Official Patch Status

ResourceLink
GitHub Repositoryhttps://github.com/AbelChe/cola_dnslog
Releaseshttps://github.com/AbelChe/cola_dnslog/releases
Issueshttps://github.com/AbelChe/cola_dnslog/issues

Note: No official fix has been confirmed at the time of writing.


The Bigger Picture

Cola Dnslog is widely trusted infrastructure inside offensive security environments. A flaw at this layer does not just affect a single host — it risks exposing research data, credentials, internal tooling, and assessment context that attackers can later weaponize.

Path traversal bugs like this one are especially dangerous because they are:

  • Easy to exploit
  • Often overlooked during development
  • Capable of exposing far more than intended

Final Takeaway

CVE-2025-57403 is a textbook example of how small implementation assumptions can create high-impact vulnerabilities — especially in security tooling that implicitly assumes a trusted user base.

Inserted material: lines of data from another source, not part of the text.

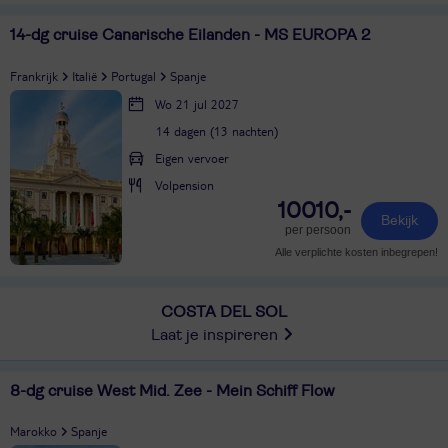
14-dg cruise Canarische Eilanden - MS EUROPA 2
Frankrijk
Italië
Portugal
Spanje
Wo 21 jul 2027
14 dagen (13 nachten)
Eigen vervoer
Volpension
10010,-
Bekijk
per persoon
Alle verplichte kosten inbegrepen!
COSTA DEL SOL
Laat je inspireren
8-dg cruise West Mid. Zee - Mein Schiff Flow
Marokko
Spanje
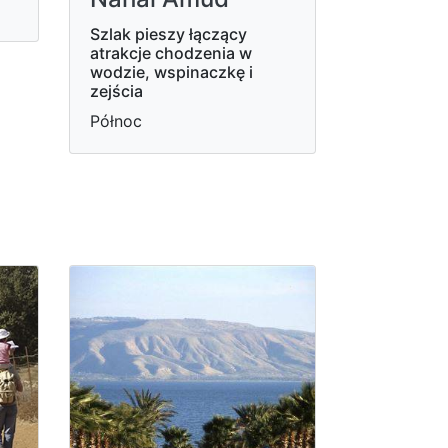
Szlak pieszy łączący
atrakcje chodzenia w
wodzie, wspinaczkę i
zejścia
Północ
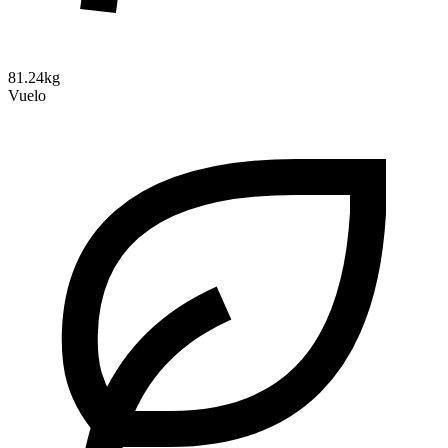
81.24kg
Vuelo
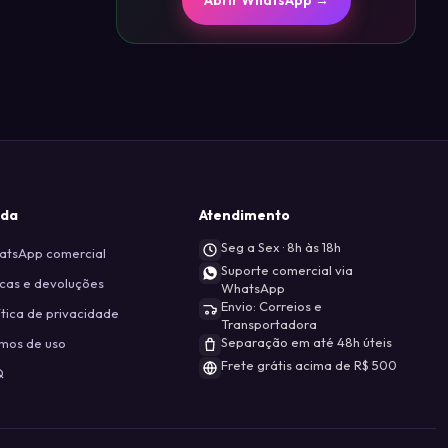
Abrir WhatsApp →
uda
Atendimento
Seg a Sex · 8h às 18h
tsApp comercial
Suporte comercial via
cas e devoluções
WhatsApp
Envio: Correios e
ítica de privacidade
Transportadora
Separação em até 48h úteis
mos de uso
Frete grátis acima de R$ 500
Q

By combining a network-exposed service (DNS) with unsafe path handling logic, Cola Dnslog unintentionally allows unauthenticated attackers to read arbitrary files from the host system.

The real risk here isn’t just file disclosure — it’s context exposure. Credentials, assessment artifacts, cloud secrets, and operational data stored on a Dnslog instance can all be silently exfiltrated over DNS, a protocol that is rarely inspected deeply in most environments.

Until an official patch is released, defense-in-depth is critical:

  • Treat Cola Dnslog as hostile-facing infrastructure
  • Lock it down with strict file permissions and isolation
  • Monitor DNS TXT queries aggressively
  • Assume compromise if suspicious traversal patterns appear

In short: a tool designed to catch blind vulnerabilities can itself become a blind spot if not properly secured.